猫猫は、毛を逆立てながら何やらガヤガヤと罵倒していたがこれも長くなるので割愛する。
「じゃ、次は俺だな。ハッキリ言って、気持ち悪かった事しか覚えてないって感じ……」
写猫が立ち上がると、ぶるっと震えながら昔の出来事を語り始めた。
写猫はポチッとベルトのバックルを捻るとその姿はピンクの物へと変化する。
「にゃ!?」
「さぁ、だ~いすきな女の子と勝負できるかな?できるならかかってこいって感じ~」
「うぬぬ…………」
「さぁさぁ?どうしたどうした?」
タイガはピンクの姿の写猫がだんだん本物のように思えてきた。
すると挑発するポーズがなんだかタイガを誘っているように見えてくる。
「にゃ……にゃぁ……ぁ……」
だんだん現実と虚構の境目がわからなくなってくる。
タイガは既にピンクがこちらを見て微笑み、「早く~タイガくん♪」と言うイメージばかりが目の前に広がる。
「ぴ、ピンクちゃんっ!!」
タイガは写猫に飛びつきぎゅぅぅと抱きしめる。
「馬鹿馬鹿!!オレオレ!写猫だって!も~!気持ち悪いっ!!」
「ピンクちゃん♪ピンクちゃん♪」
「ひぇぇっ!」
急いで写猫は変身を解く。すると目の据わっているタイガはキッと写猫を睨む。
「またでやがったなぁ……邪魔をするんじゃねーーーーっ!!!!」
タイガはおもいきり写猫を投げ飛ばす。写猫の体はガラス張りの窓を突き破り真っ逆さまに落ちていった。

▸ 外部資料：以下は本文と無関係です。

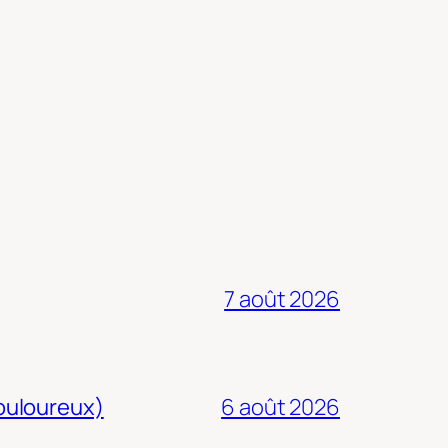
7 août 2026
douloureux)
6 août 2026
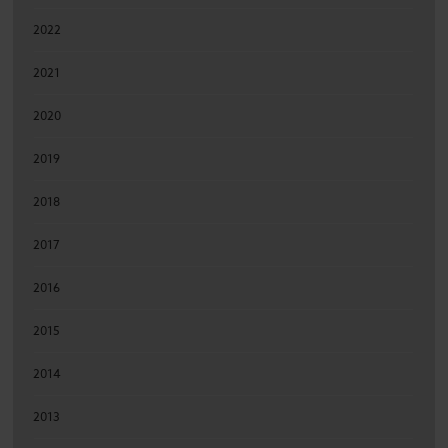
2022
2021
2020
2019
2018
2017
2016
2015
2014
2013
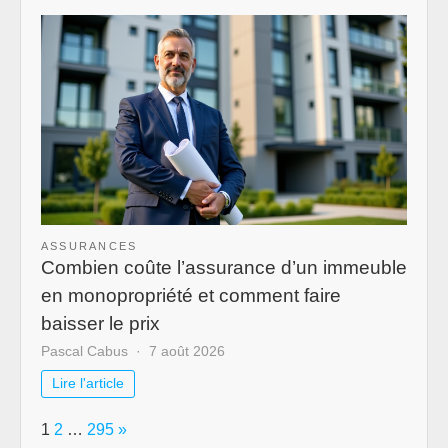
ASSURANCES
Combien coûte l’assurance d’un immeuble
en monopropriété et comment faire
baisser le prix
Pascal Cabus
7 août 2026
Lire l'article
Page:
Next
1
2
…
295
»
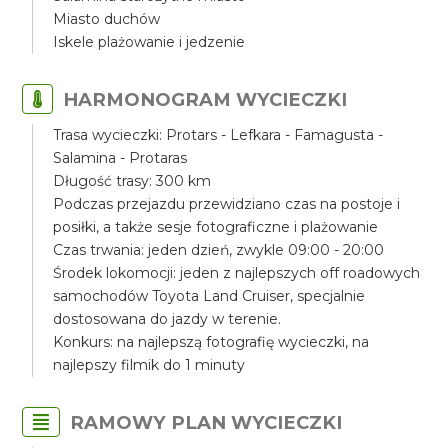
Miasto duchów
Iskele plażowanie i jedzenie
HARMONOGRAM WYCIECZKI
Trasa wycieczki: Protars - Lefkara - Famagusta -
Salamina - Protaras
Długość trasy: 300 km
Podczas przejazdu przewidziano czas na postoje i
posiłki, a także sesje fotograficzne i plażowanie
Czas trwania: jeden dzień, zwykle 09:00 - 20:00
Środek lokomocji: jeden z najlepszych off roadowych
samochodów Toyota Land Cruiser, specjalnie
dostosowana do jazdy w terenie.
Konkurs: na najlepszą fotografię wycieczki, na
najlepszy filmik do 1 minuty
RAMOWY PLAN WYCIECZKI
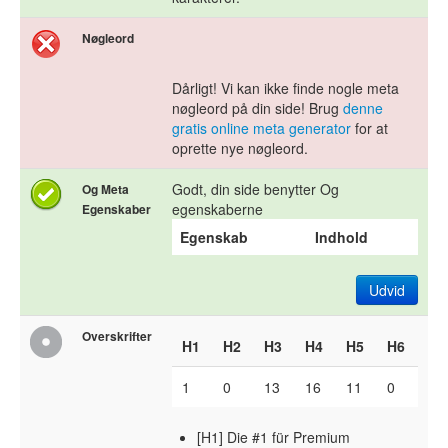
Nøgleord
Dårligt! Vi kan ikke finde nogle meta
nøgleord på din side! Brug
denne
gratis online meta generator
for at
oprette nye nøgleord.
Godt, din side benytter Og
Og Meta
egenskaberne
Egenskaber
Egenskab
Indhold
Udvid
Overskrifter
H1
H2
H3
H4
H5
H6
1
0
13
16
11
0
[H1] Die #1 für Premium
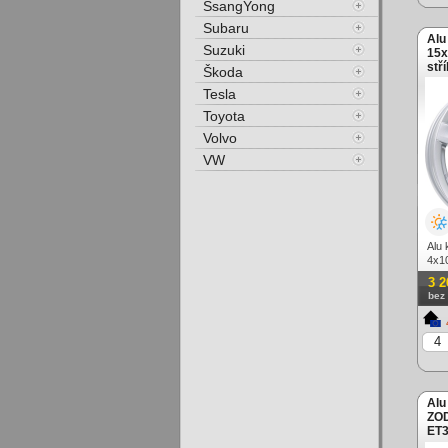
SsangYong
Subaru
Alu
Suzuki
15x
stř
Škoda
Tesla
Toyota
Volvo
VW
Alu
4x10
3 2
bez
Alu
ZOD
ET3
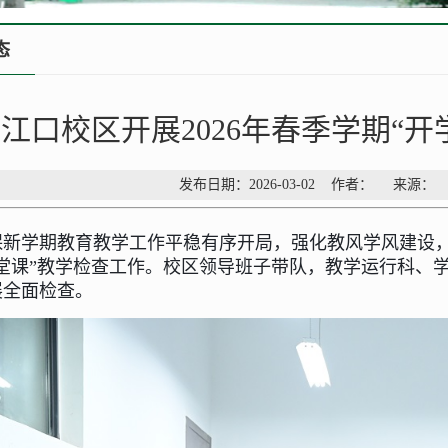
态
江口校区开展2026年春季学期“开
发布日期：2026-03-02 作者： 来源
保新学期教育教学工作平稳有序开局，强化教风学风建设
一堂课”教学检查工作。校区领导班子带队，教学运行科、
展全面检查。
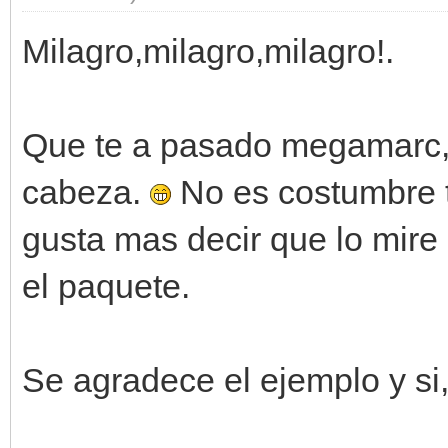
Milagro,milagro,milagro!.
Que te a pasado megamarc,t
cabeza.
No es costumbre tu
gusta mas decir que lo mire
el paquete.
Se agradece el ejemplo y si,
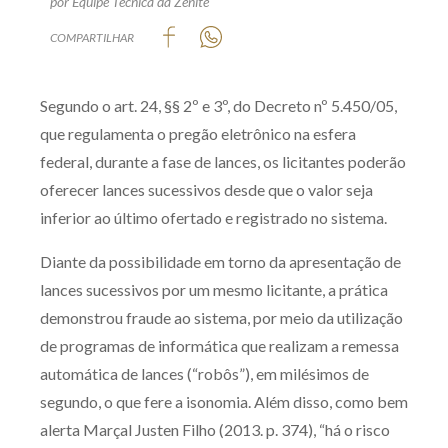
por Equipe Técnica da Zênite
Produtos e serviços
COMPARTILHAR
Zênite Fácil IA
Segundo o art. 24, §§ 2º e 3º, do Decreto nº 5.450/05,
Zênite Play
que regulamenta o pregão eletrônico na esfera
Orientação por Escrito
federal, durante a fase de lances, os licitantes poderão
Mentoria Zênite
oferecer lances sucessivos desde que o valor seja
inferior ao último ofertado e registrado no sistema.
Capacitação
Diante da possibilidade em torno da apresentação de
lances sucessivos por um mesmo licitante, a prática
Zênite Online
demonstrou fraude ao sistema, por meio da utilização
Eventos presenciais
de programas de informática que realizam a remessa
Zênite in Company
automática de lances (“robôs”), em milésimos de
Diferenciais
segundo, o que fere a isonomia. Além disso, como bem
alerta Marçal Justen Filho (2013. p. 374), “há o risco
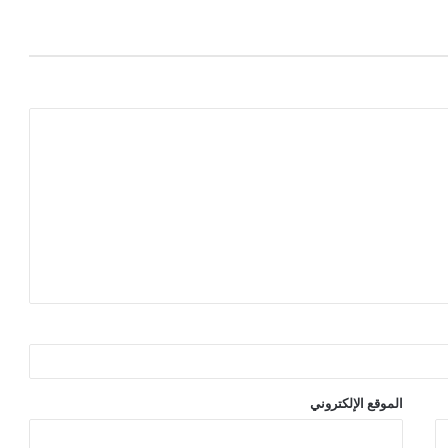
الموقع الإلكتروني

「正直、あれ以来、女に変身するのは控えてる感じ……」
「ダセぇ……なんでこうも2期のヤツラはだせぇんだろう。笑っちゃうネ」
操猫の嘲笑気味な態度を苛立ちながらもスルーして写猫が語り終えると、
影猫は、敗因-別組織との衝突による。と書き入れた。
そして、次は獣猫が立ち上がり、俯き加減に喋り始めた。
「俺、勝負、ほぼ、覚える、ない。少し、覚えてる」
「ね、ねぇ獣猫。タイガ先輩もいるんだからあんまりレッドを痛めないでね? ね?」
「さいぼぐ、黙る、みんな、死ぬ、か、生きる、か、だけ、倒す、は、殺す、こと」
「だ、ダメだよ! そこまでしたらオレ、先輩に会えなくなるじゃん! オレ、先輩から教えてもらう事がいっぱい……」
「お前、黙る、邪魔、するな」
獣猫はエコを思い切り突き飛ばした。エコはカッとして立ち上がると思い切り獣猫に体当たりした。
「!!」
「先輩を殺しちゃダメダメダメ!!!ダメだーーーーー!!!」
「止める! お前! 邪魔!」
獣猫の異変に気づいて動物たちはエコに飛び掛った。
噛み付かれたり引っかかれたりされながらもエコは獣猫に圧し掛かっていた。
「今だ!」
レッドはPCを開くとBOXの転送要請メールを本部に送った。
「離れる! さいぼぐ! 離れる!」
「ダメだダメだダメだーーーーーーーーーっ!!!」
すぐさまグリーンからBOXが転送されて来た。
「離れる!!!!!!!」
「あの、後、記憶ない、確か、絵本、読んで、頭痛、した、負けた」
「超断片的だし。やっぱりださいし。どうにかなんないのかナ。この人ら」
しょぼんとしながら獣猫が座り込むと、影猫は「OFFレンによる物」と書き入れた。
身内を敵に廻していながら順番に回ってきた操猫は、自信ありげに立ち上がり、敗因を語りだした。
「かなり、俺の場合は良いセン言ってたヨ。ホントにネ」
レッドは、ブルーからボックスを受け取るとパッとそのまま手を離し地面に落とした。
煙がモクモクと中から噴出した。操猫はレッドが煙の中で何かを言うのが聞こえたがハッキリとは解らなかった。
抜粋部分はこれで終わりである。